Before content goes live, the creator submits a draft for you to review inside Scoop. You can comment, request edits, approve, or reject the draft, and you can run as many revision rounds as you need. This step is called Brand Review.
How a draft arrives
The creator builds their draft inside the Creator Portal. They upload the asset (a video for Reels or TikTok, an image for a feed post, etc.) and write the caption. When they hit submit, you get an in-app notification and an email letting you know there's a draft waiting.
From your project dashboard, the deal will surface with a draft submitted status. Click into it to open the Review page.
What you can do on the Review page
The Review page is built around the asset itself. You can:
Watch the video or view the image at full quality, exactly as it would appear on the platform
Read the caption in the form the creator is planning to publish
Leave timestamped comments on video by clicking a specific moment in the timeline (great for "trim this intro" or "the audio dips here")

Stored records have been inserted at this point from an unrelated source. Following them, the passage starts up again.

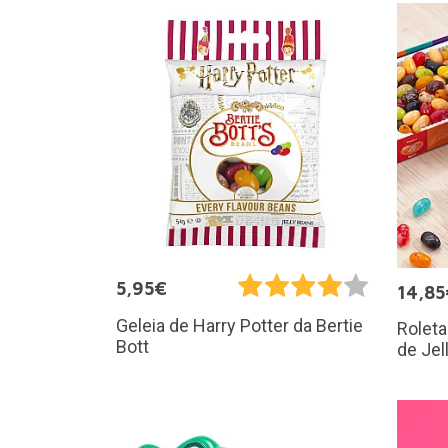
5,95€
14,85
Geleia de Harry Potter da Bertie
Roleta
Bott
de Jel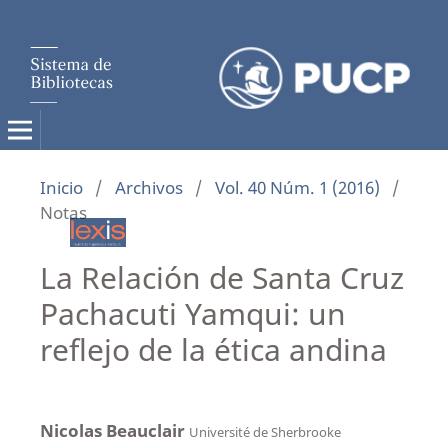
Inicio
/
Archivos
/
Vol. 40 Núm. 1 (2016)
/
Notas
La Relación de Santa Cruz
Pachacuti Yamqui: un
reflejo de la ética andina
Nicolas Beauclair
Université de Sherbrooke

Leave general comments for the asset overall or the caption
Request a revision with a structured note explaining what needs to change
Approve the draft so the creator can move toward publishing
Reject the draft if it's so far off-brief that a revision wouldn't fix it
You can review the caption right alongside the asset. The caption is part of the deliverable, not an afterthought.
Revision rounds
If you ask for changes, the deal goes back to the creator with your notes. They make edits, resubmit, and you get a fresh draft to review. There's no hard limit on revision rounds, although most deals resolve in one or two rounds if your brief was clear.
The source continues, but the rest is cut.